The history of syphilis makes interesting reading. For a start, there’s controversy about its origins. Some believe it to have been prevalent from at least 3000BC, whereas the more popular theory links its general introduction to the world to the return of the Columbus navigators from the New World in 1493. Regardless of its actual beginnings, its prevalence increased significantly over the next decade, starting with the French invading Italy in 1494. Encountering little resistance, French soldiers then proceeded to lead a led a life of limitless depravity in Rome. Not long after, descriptions began to emerge of a strange, pustular disease more terrifying then leprosy and elephantiasis being found on soldiers’ bodies. This pustular disease was later identified as syphilis.

Of course, the French army was blamed for spreading this affliction throughout Europe. In Italy, Germany, and the UK, the condition became known as ‘the French disease’. Not wanting to be cursed for something they possibly weren’t completely responsible for, the French refused to adopt the name, calling it ‘the Neopolitan disease’. In fact, every country whose population was affected by syphilis tended to attribute its arrival to their neighboring (or sometimes enemy) country, with the Russians assigning the name ‘Polish disease’, the Turks calling it ‘Christian disease’, and the Muslims and Hindus blaming each other.

It took until the 1940s and the discovery of penicillin and institution of preventive measures to gain control of the disease, although numerous, somewhat toxic treatments such as mercury, were dabbled with along the way. In 2000, rates of syphilis in the U.S. reached an all-time low. But not for long.

Between 2013 and 2017 rates of primary and secondary syphilis increased by 73% overall. More than 100,000 cases of syphilis were reported to the CDC in 2017. Rates of babies being born with syphilis (congenital syphilis) more than doubled. Syphilis has returned with a vengeance.

Syphilis is a sexually transmitted infection with four different stages: primary, secondary, latent, and tertiary. Symptoms of primary syphilis usually include firm, round, painless, sores on or around the genitals, anus, or mouth. Secondary syphilis presents with skin rash, fever, and swollen lymph nodes. There are no signs or symptoms during the latent stage, but tertiary syphilis, which can occur 10-30 years after the initial infection, is associated with severe medical problems that can affect the heart, brain, and other organs of the body.

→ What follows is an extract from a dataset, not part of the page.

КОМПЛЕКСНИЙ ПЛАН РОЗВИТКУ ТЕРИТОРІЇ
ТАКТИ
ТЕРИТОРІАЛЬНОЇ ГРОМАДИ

April is STD awareness month. The CDC has detailed information about STD prevention, treatment, and awareness on their website. Most tests are simple and many, such as chlamydia and gonorrhea, just test your urine for infection. If you are pregnant and have not had an STD test during this pregnancy, then talk to your doctor. You should be tested at your first prenatal visit then during the third trimester and delivery if you are at risk. Early treatment of the infection may prevent your baby from being stillborn or suffering serious health problems for the rest of her life.

Any sexually active person can get syphilis through unprotected vaginal, anal, or oral sex. But syphilis can be cured with the right antibiotics. Take control of your sexual health and make April the month you get tested for STDs.